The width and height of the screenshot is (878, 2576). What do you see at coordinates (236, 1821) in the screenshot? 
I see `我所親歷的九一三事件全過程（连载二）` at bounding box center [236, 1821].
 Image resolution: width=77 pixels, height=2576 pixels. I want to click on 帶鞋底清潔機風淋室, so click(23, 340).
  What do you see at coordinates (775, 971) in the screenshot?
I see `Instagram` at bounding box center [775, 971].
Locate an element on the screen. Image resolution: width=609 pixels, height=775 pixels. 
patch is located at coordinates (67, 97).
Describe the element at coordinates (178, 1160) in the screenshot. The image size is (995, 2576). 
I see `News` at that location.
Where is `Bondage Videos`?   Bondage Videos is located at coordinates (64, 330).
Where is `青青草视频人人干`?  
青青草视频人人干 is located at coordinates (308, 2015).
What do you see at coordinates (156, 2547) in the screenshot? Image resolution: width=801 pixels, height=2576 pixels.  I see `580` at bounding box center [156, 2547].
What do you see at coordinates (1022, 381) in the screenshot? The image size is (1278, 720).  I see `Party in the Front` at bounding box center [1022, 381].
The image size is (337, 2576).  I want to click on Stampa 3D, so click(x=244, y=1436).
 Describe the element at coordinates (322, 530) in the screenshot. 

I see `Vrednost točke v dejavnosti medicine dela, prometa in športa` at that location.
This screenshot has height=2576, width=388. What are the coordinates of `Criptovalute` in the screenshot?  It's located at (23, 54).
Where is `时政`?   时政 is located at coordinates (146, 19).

_PROBLEM REQUIREMENTS_.
Extract every record and return it verbatim.

_RESPONSE TO THE EXERCISE_.
The width and height of the screenshot is (878, 2576). What do you see at coordinates (236, 1821) in the screenshot? 
I see `我所親歷的九一三事件全過程（连载二）` at bounding box center [236, 1821].
 Image resolution: width=77 pixels, height=2576 pixels. I want to click on 帶鞋底清潔機風淋室, so click(23, 340).
  What do you see at coordinates (775, 971) in the screenshot?
I see `Instagram` at bounding box center [775, 971].
Locate an element on the screen. Image resolution: width=609 pixels, height=775 pixels. 
patch is located at coordinates (67, 97).
Describe the element at coordinates (178, 1160) in the screenshot. The image size is (995, 2576). 
I see `News` at that location.
Where is `Bondage Videos`?   Bondage Videos is located at coordinates (64, 330).
Where is `青青草视频人人干`?  
青青草视频人人干 is located at coordinates (308, 2015).
What do you see at coordinates (156, 2547) in the screenshot? Image resolution: width=801 pixels, height=2576 pixels.  I see `580` at bounding box center [156, 2547].
What do you see at coordinates (1022, 381) in the screenshot? The image size is (1278, 720).  I see `Party in the Front` at bounding box center [1022, 381].
The image size is (337, 2576).  I want to click on Stampa 3D, so click(x=244, y=1436).
 Describe the element at coordinates (322, 530) in the screenshot. 

I see `Vrednost točke v dejavnosti medicine dela, prometa in športa` at that location.
This screenshot has height=2576, width=388. What are the coordinates of `Criptovalute` in the screenshot?  It's located at (23, 54).
Where is `时政`?   时政 is located at coordinates (146, 19).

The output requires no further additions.